Churches in California and Minnesota, backed by a conservative legal group, filed lawsuits this week against the governors of their states challenging restrictions imposed due to the coronavirus outbreak that they contend are violations of religious liberty.
They’re the latest in a long series of legal challenges, many of them in California, pitting clerics and houses of worship who believe they should be exempt from certain restrictions on public gatherings against governors who insist the measures are needed to rein in the pandemic. Most of the suits have been rebuffed; some have succeeded.
In Minnesota, a lawsuit was filed Thursday in federal court challenging Gov. Tim Walz’s executive orders requiring 6-foot social distancing and the wearing of face masks at worship services.

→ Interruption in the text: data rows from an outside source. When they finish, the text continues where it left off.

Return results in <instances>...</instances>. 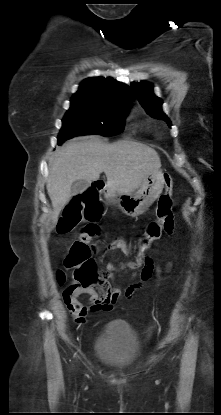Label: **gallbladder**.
<instances>
[{"mask_svg":"<svg viewBox=\"0 0 221 415\" xmlns=\"http://www.w3.org/2000/svg\"><path fill=\"white\" fill-rule=\"evenodd\" d=\"M90 186V181L86 179H78L73 182L71 190L74 194H80L84 192Z\"/></svg>","mask_w":221,"mask_h":415,"instance_id":"obj_1","label":"gallbladder"}]
</instances>
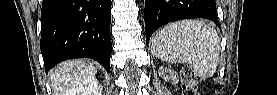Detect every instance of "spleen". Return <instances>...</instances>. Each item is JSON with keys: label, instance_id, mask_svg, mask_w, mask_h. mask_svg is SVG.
<instances>
[{"label": "spleen", "instance_id": "1", "mask_svg": "<svg viewBox=\"0 0 277 95\" xmlns=\"http://www.w3.org/2000/svg\"><path fill=\"white\" fill-rule=\"evenodd\" d=\"M220 38L217 31L198 20L166 25L152 39L151 52L162 61L192 66L200 78H209L219 63Z\"/></svg>", "mask_w": 277, "mask_h": 95}]
</instances>
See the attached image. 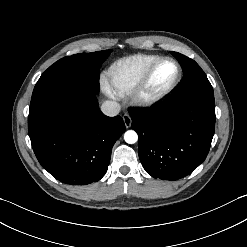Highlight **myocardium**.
<instances>
[{"label":"myocardium","mask_w":247,"mask_h":247,"mask_svg":"<svg viewBox=\"0 0 247 247\" xmlns=\"http://www.w3.org/2000/svg\"><path fill=\"white\" fill-rule=\"evenodd\" d=\"M163 61H171L175 64L177 68L176 77L174 78L172 83L164 90L155 94H147L146 88L148 86L150 78L156 67ZM181 75H182V69L179 62L176 59L169 56L160 57L148 67V69L145 71L139 82L131 91V98L133 102L141 107H151L161 103L166 98H168L172 94V92L176 89V87L178 86L181 80Z\"/></svg>","instance_id":"1"}]
</instances>
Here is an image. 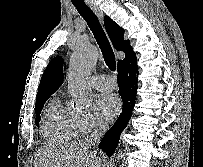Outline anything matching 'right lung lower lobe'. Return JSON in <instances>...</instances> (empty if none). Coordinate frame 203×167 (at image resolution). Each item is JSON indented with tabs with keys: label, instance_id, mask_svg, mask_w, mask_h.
I'll return each mask as SVG.
<instances>
[{
	"label": "right lung lower lobe",
	"instance_id": "obj_1",
	"mask_svg": "<svg viewBox=\"0 0 203 167\" xmlns=\"http://www.w3.org/2000/svg\"><path fill=\"white\" fill-rule=\"evenodd\" d=\"M117 82L119 94L123 101L122 113L99 144V147L106 152L107 156H111L114 153L118 146L120 135L132 115L138 83L136 62L118 69Z\"/></svg>",
	"mask_w": 203,
	"mask_h": 167
}]
</instances>
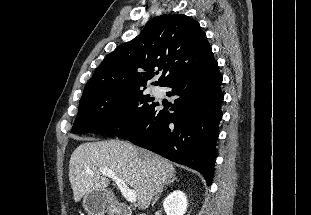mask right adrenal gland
Masks as SVG:
<instances>
[{
    "label": "right adrenal gland",
    "mask_w": 311,
    "mask_h": 215,
    "mask_svg": "<svg viewBox=\"0 0 311 215\" xmlns=\"http://www.w3.org/2000/svg\"><path fill=\"white\" fill-rule=\"evenodd\" d=\"M175 180H176V177H173L171 180H169V181L165 184V186H163V188L159 191L158 196H156V197H155V199H154V201H153V204H152V205H154V204H155V202H156V201H157V199L159 198V195H161V193L163 192L164 187H166V186L170 185V184H171V183H173Z\"/></svg>",
    "instance_id": "1"
}]
</instances>
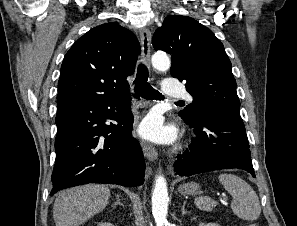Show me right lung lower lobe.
<instances>
[{"instance_id": "1", "label": "right lung lower lobe", "mask_w": 297, "mask_h": 226, "mask_svg": "<svg viewBox=\"0 0 297 226\" xmlns=\"http://www.w3.org/2000/svg\"><path fill=\"white\" fill-rule=\"evenodd\" d=\"M133 119L129 95L59 107L50 195L87 183L143 184L145 162L138 141L131 136ZM106 120L118 125H106Z\"/></svg>"}]
</instances>
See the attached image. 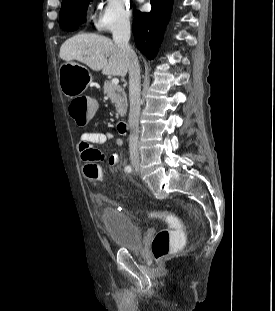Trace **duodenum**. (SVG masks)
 I'll list each match as a JSON object with an SVG mask.
<instances>
[{
    "label": "duodenum",
    "mask_w": 275,
    "mask_h": 311,
    "mask_svg": "<svg viewBox=\"0 0 275 311\" xmlns=\"http://www.w3.org/2000/svg\"><path fill=\"white\" fill-rule=\"evenodd\" d=\"M117 131L120 134H127L129 131V126L125 121H118L117 123Z\"/></svg>",
    "instance_id": "410a0bca"
}]
</instances>
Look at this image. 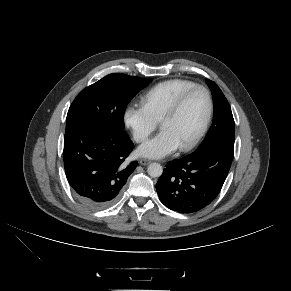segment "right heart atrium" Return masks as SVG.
I'll list each match as a JSON object with an SVG mask.
<instances>
[{
  "label": "right heart atrium",
  "mask_w": 291,
  "mask_h": 291,
  "mask_svg": "<svg viewBox=\"0 0 291 291\" xmlns=\"http://www.w3.org/2000/svg\"><path fill=\"white\" fill-rule=\"evenodd\" d=\"M123 121L137 142L147 139L158 124L142 105L137 104L126 106L123 113Z\"/></svg>",
  "instance_id": "obj_1"
}]
</instances>
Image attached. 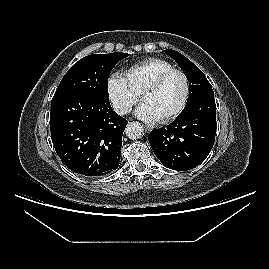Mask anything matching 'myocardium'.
Returning <instances> with one entry per match:
<instances>
[{"label": "myocardium", "instance_id": "1", "mask_svg": "<svg viewBox=\"0 0 269 269\" xmlns=\"http://www.w3.org/2000/svg\"><path fill=\"white\" fill-rule=\"evenodd\" d=\"M180 74L185 82V94H184V98L181 102V104L178 106V108H176L173 112H171L170 114H168L167 116L158 119V121L160 123H167L170 122L172 120H174L176 117H178L186 108V106L188 105L189 99H190V95H191V82L190 79L187 75V73L181 69H177V68H173L171 70H168L162 74H160L158 77H156L150 84H148L143 91L141 92V99L143 100L145 95L149 94V93H153L155 91H157L162 84L173 74Z\"/></svg>", "mask_w": 269, "mask_h": 269}]
</instances>
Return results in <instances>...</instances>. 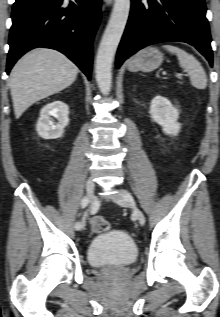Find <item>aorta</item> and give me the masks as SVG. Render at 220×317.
Listing matches in <instances>:
<instances>
[{
    "instance_id": "obj_1",
    "label": "aorta",
    "mask_w": 220,
    "mask_h": 317,
    "mask_svg": "<svg viewBox=\"0 0 220 317\" xmlns=\"http://www.w3.org/2000/svg\"><path fill=\"white\" fill-rule=\"evenodd\" d=\"M130 11V0H115L102 36L95 63V78L100 92L108 95L112 83V63L123 35Z\"/></svg>"
}]
</instances>
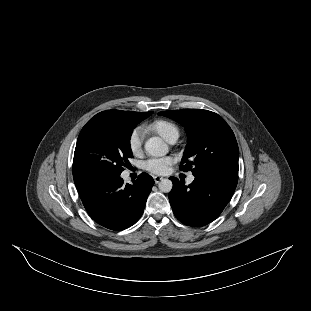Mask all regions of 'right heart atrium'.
<instances>
[{"instance_id": "1", "label": "right heart atrium", "mask_w": 311, "mask_h": 311, "mask_svg": "<svg viewBox=\"0 0 311 311\" xmlns=\"http://www.w3.org/2000/svg\"><path fill=\"white\" fill-rule=\"evenodd\" d=\"M144 136L145 128L143 126H136L131 130L128 135L127 145L132 154L136 155L141 151Z\"/></svg>"}]
</instances>
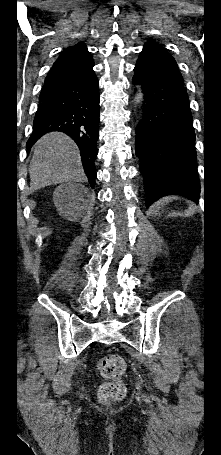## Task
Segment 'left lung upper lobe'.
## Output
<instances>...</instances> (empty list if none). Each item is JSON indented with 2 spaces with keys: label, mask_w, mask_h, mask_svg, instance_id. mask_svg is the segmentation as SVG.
Returning a JSON list of instances; mask_svg holds the SVG:
<instances>
[{
  "label": "left lung upper lobe",
  "mask_w": 221,
  "mask_h": 455,
  "mask_svg": "<svg viewBox=\"0 0 221 455\" xmlns=\"http://www.w3.org/2000/svg\"><path fill=\"white\" fill-rule=\"evenodd\" d=\"M136 65L142 69L161 72L183 84V78L174 58L153 41L145 43Z\"/></svg>",
  "instance_id": "obj_1"
}]
</instances>
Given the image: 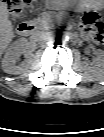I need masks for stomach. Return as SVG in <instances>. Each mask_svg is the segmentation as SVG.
I'll list each match as a JSON object with an SVG mask.
<instances>
[{"label":"stomach","instance_id":"stomach-1","mask_svg":"<svg viewBox=\"0 0 104 137\" xmlns=\"http://www.w3.org/2000/svg\"><path fill=\"white\" fill-rule=\"evenodd\" d=\"M93 0H47V6L53 9H64L66 7L76 5L78 9L83 10L89 8L88 4L92 3Z\"/></svg>","mask_w":104,"mask_h":137}]
</instances>
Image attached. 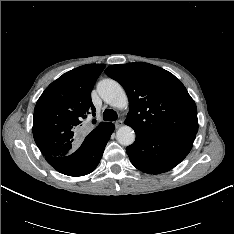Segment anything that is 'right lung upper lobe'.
Segmentation results:
<instances>
[{
    "instance_id": "obj_1",
    "label": "right lung upper lobe",
    "mask_w": 234,
    "mask_h": 234,
    "mask_svg": "<svg viewBox=\"0 0 234 234\" xmlns=\"http://www.w3.org/2000/svg\"><path fill=\"white\" fill-rule=\"evenodd\" d=\"M104 68L105 64L75 68L52 82L38 99L33 136L45 157L66 156L76 150L83 120L89 113L95 115L91 91Z\"/></svg>"
}]
</instances>
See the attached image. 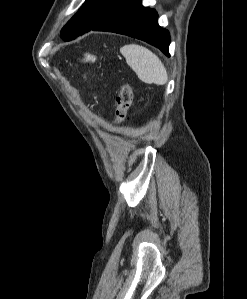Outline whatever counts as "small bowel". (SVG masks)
<instances>
[{
  "mask_svg": "<svg viewBox=\"0 0 247 299\" xmlns=\"http://www.w3.org/2000/svg\"><path fill=\"white\" fill-rule=\"evenodd\" d=\"M85 60H86L87 62H92V61L95 60V56H94V55L87 54V55L85 56Z\"/></svg>",
  "mask_w": 247,
  "mask_h": 299,
  "instance_id": "c3829d8e",
  "label": "small bowel"
}]
</instances>
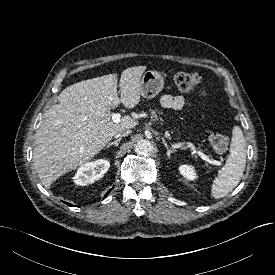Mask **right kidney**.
<instances>
[{
    "instance_id": "obj_1",
    "label": "right kidney",
    "mask_w": 275,
    "mask_h": 275,
    "mask_svg": "<svg viewBox=\"0 0 275 275\" xmlns=\"http://www.w3.org/2000/svg\"><path fill=\"white\" fill-rule=\"evenodd\" d=\"M109 167V161L104 159L87 162L78 168L75 176L73 177L74 183L80 186L93 183L94 181L102 178L108 171Z\"/></svg>"
}]
</instances>
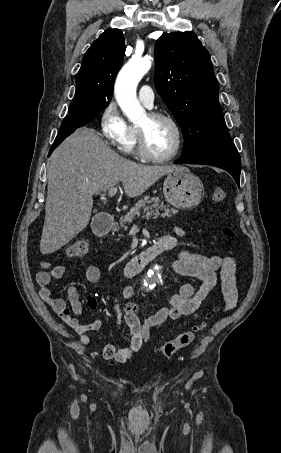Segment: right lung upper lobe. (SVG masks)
Returning <instances> with one entry per match:
<instances>
[{
  "label": "right lung upper lobe",
  "instance_id": "obj_1",
  "mask_svg": "<svg viewBox=\"0 0 281 453\" xmlns=\"http://www.w3.org/2000/svg\"><path fill=\"white\" fill-rule=\"evenodd\" d=\"M125 55V40L118 29L102 33L87 50L76 79L71 108L90 105L105 109L113 93V82Z\"/></svg>",
  "mask_w": 281,
  "mask_h": 453
}]
</instances>
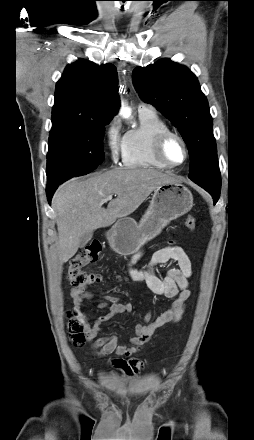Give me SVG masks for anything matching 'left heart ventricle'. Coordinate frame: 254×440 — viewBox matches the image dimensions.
<instances>
[{"label": "left heart ventricle", "mask_w": 254, "mask_h": 440, "mask_svg": "<svg viewBox=\"0 0 254 440\" xmlns=\"http://www.w3.org/2000/svg\"><path fill=\"white\" fill-rule=\"evenodd\" d=\"M165 156L170 162L175 164H179L183 161L184 150L179 140L176 138L169 139L165 146Z\"/></svg>", "instance_id": "obj_1"}]
</instances>
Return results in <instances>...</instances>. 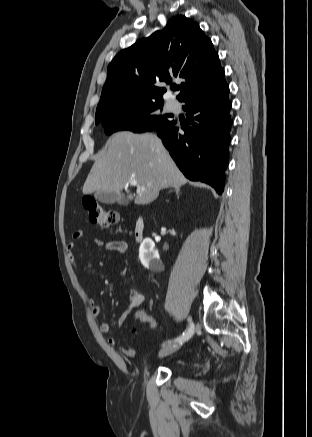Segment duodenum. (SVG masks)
Here are the masks:
<instances>
[{
	"label": "duodenum",
	"instance_id": "duodenum-1",
	"mask_svg": "<svg viewBox=\"0 0 312 437\" xmlns=\"http://www.w3.org/2000/svg\"><path fill=\"white\" fill-rule=\"evenodd\" d=\"M146 222L145 219L140 217L135 224V238L138 242H141L145 236Z\"/></svg>",
	"mask_w": 312,
	"mask_h": 437
}]
</instances>
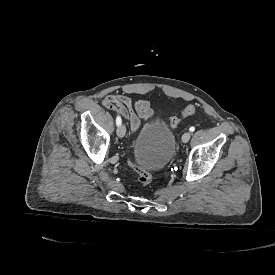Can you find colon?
Masks as SVG:
<instances>
[{"instance_id": "5ec220e1", "label": "colon", "mask_w": 275, "mask_h": 275, "mask_svg": "<svg viewBox=\"0 0 275 275\" xmlns=\"http://www.w3.org/2000/svg\"><path fill=\"white\" fill-rule=\"evenodd\" d=\"M154 101H156V109H159L160 98L150 99V102H154ZM194 113H196V108L191 106V107H188L187 110L183 112V116H188ZM180 120H181V117L172 116V117L164 118L163 122L169 127H174L180 122ZM135 169L137 171L138 183L143 187L148 186L152 181L151 172L145 166H142V165H135Z\"/></svg>"}]
</instances>
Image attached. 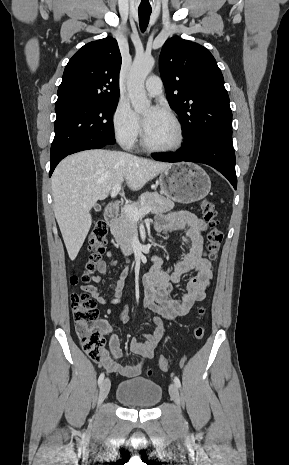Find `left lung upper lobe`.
Here are the masks:
<instances>
[{
    "label": "left lung upper lobe",
    "mask_w": 289,
    "mask_h": 465,
    "mask_svg": "<svg viewBox=\"0 0 289 465\" xmlns=\"http://www.w3.org/2000/svg\"><path fill=\"white\" fill-rule=\"evenodd\" d=\"M159 66L169 105L183 123L184 147L204 138L232 145L229 96L209 50L172 37L161 50Z\"/></svg>",
    "instance_id": "5c2ea615"
}]
</instances>
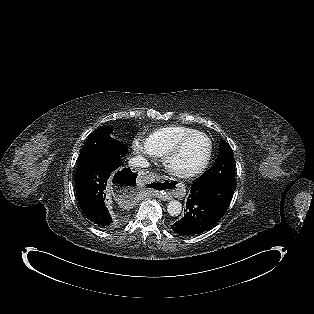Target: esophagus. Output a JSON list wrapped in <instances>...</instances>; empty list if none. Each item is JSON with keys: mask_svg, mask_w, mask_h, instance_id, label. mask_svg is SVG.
<instances>
[{"mask_svg": "<svg viewBox=\"0 0 314 314\" xmlns=\"http://www.w3.org/2000/svg\"><path fill=\"white\" fill-rule=\"evenodd\" d=\"M170 186L164 187L165 193H160V198L162 200H170L172 197L182 198L185 195L184 185L177 181L176 179H168ZM175 185V188H171L172 184ZM159 194V193H156Z\"/></svg>", "mask_w": 314, "mask_h": 314, "instance_id": "1", "label": "esophagus"}]
</instances>
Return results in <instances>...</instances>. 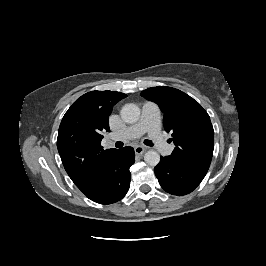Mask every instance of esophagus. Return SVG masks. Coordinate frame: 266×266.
Returning <instances> with one entry per match:
<instances>
[{
	"label": "esophagus",
	"mask_w": 266,
	"mask_h": 266,
	"mask_svg": "<svg viewBox=\"0 0 266 266\" xmlns=\"http://www.w3.org/2000/svg\"><path fill=\"white\" fill-rule=\"evenodd\" d=\"M134 151L136 154L141 155L146 151V148L144 146L138 145L134 148Z\"/></svg>",
	"instance_id": "34e87169"
}]
</instances>
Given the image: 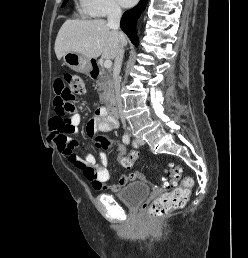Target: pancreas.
Here are the masks:
<instances>
[{"label": "pancreas", "mask_w": 248, "mask_h": 258, "mask_svg": "<svg viewBox=\"0 0 248 258\" xmlns=\"http://www.w3.org/2000/svg\"><path fill=\"white\" fill-rule=\"evenodd\" d=\"M96 82L100 87V101L104 102L108 99V95L112 92L113 81L110 71H106L105 69L100 68L99 77Z\"/></svg>", "instance_id": "obj_1"}]
</instances>
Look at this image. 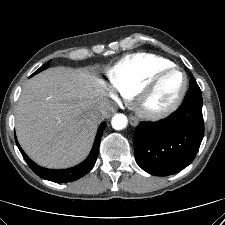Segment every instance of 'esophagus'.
Masks as SVG:
<instances>
[{"mask_svg":"<svg viewBox=\"0 0 225 225\" xmlns=\"http://www.w3.org/2000/svg\"><path fill=\"white\" fill-rule=\"evenodd\" d=\"M129 119H130V124L132 126H137L139 124L138 119L134 117L133 115H130Z\"/></svg>","mask_w":225,"mask_h":225,"instance_id":"34e87169","label":"esophagus"}]
</instances>
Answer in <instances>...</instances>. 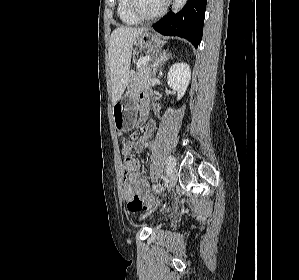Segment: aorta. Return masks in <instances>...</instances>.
I'll use <instances>...</instances> for the list:
<instances>
[{
    "label": "aorta",
    "instance_id": "obj_1",
    "mask_svg": "<svg viewBox=\"0 0 299 280\" xmlns=\"http://www.w3.org/2000/svg\"><path fill=\"white\" fill-rule=\"evenodd\" d=\"M188 0H174L173 2V11L176 13L180 11L187 3Z\"/></svg>",
    "mask_w": 299,
    "mask_h": 280
}]
</instances>
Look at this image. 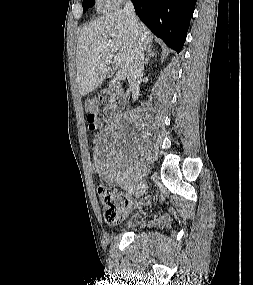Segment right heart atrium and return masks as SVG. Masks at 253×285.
I'll return each mask as SVG.
<instances>
[{
  "mask_svg": "<svg viewBox=\"0 0 253 285\" xmlns=\"http://www.w3.org/2000/svg\"><path fill=\"white\" fill-rule=\"evenodd\" d=\"M124 0H100L102 5L108 9L117 8L122 4Z\"/></svg>",
  "mask_w": 253,
  "mask_h": 285,
  "instance_id": "1",
  "label": "right heart atrium"
}]
</instances>
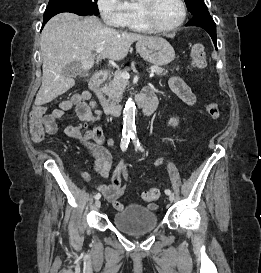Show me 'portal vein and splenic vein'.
I'll return each instance as SVG.
<instances>
[{"label": "portal vein and splenic vein", "instance_id": "18ae733b", "mask_svg": "<svg viewBox=\"0 0 261 273\" xmlns=\"http://www.w3.org/2000/svg\"><path fill=\"white\" fill-rule=\"evenodd\" d=\"M104 50V48H98L96 49V53H101ZM120 76L125 79L128 80L130 78V75L128 72H121ZM154 76V73L151 71L149 74V77L152 78Z\"/></svg>", "mask_w": 261, "mask_h": 273}]
</instances>
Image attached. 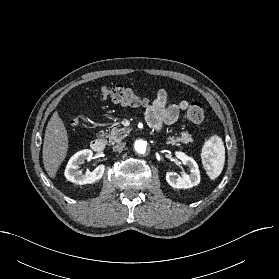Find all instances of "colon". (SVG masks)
<instances>
[{
	"label": "colon",
	"instance_id": "colon-1",
	"mask_svg": "<svg viewBox=\"0 0 279 279\" xmlns=\"http://www.w3.org/2000/svg\"><path fill=\"white\" fill-rule=\"evenodd\" d=\"M100 95L102 99H109L115 103L126 106L139 107L147 104L146 98L137 95L131 89L122 85L104 86L101 88ZM186 117L191 122L200 124L202 133H207L208 129L205 122V112L199 102H193L189 105Z\"/></svg>",
	"mask_w": 279,
	"mask_h": 279
}]
</instances>
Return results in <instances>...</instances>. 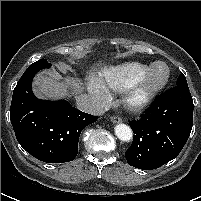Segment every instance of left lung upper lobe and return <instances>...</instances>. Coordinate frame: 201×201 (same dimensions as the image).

“Gov. Walz, a former teacher, gets an F in religious liberties,” said Erick Kaardal, special counsel for the Thomas More Society. “Other states, including Texas, Illinois and Ohio, have excluded churches from COVID-19 mask mandates.”
Minnesota Attorney General Keith Ellison reiterated his defense of Walz’s order, saying it was legally and constitutionally sound.
Teddy Tschann, spokesperson for Walz, said the governor was within his authority taking the action and added that all Walz's actions have been grounded in the desire to keep Minnesotans safe.
Walz had been embroiled in a battle with Roman Catholic and Lutheran Church-Missouri Synod congregations across Minnesota over restrictions he placed on gatherings of more than 10 people. He relented and said they could hold services at 25% of capacity if certain conditions were met after they made it clear they planned to defy the order.
Earlier this month a pastor in Palmetto, Florida, filed a suit challenging Manatee County’s mask mandate. The Rev. Joel Tillis of Suncoast Baptist Church said the order shouldn’t extend to houses of worship because it hinders prayer.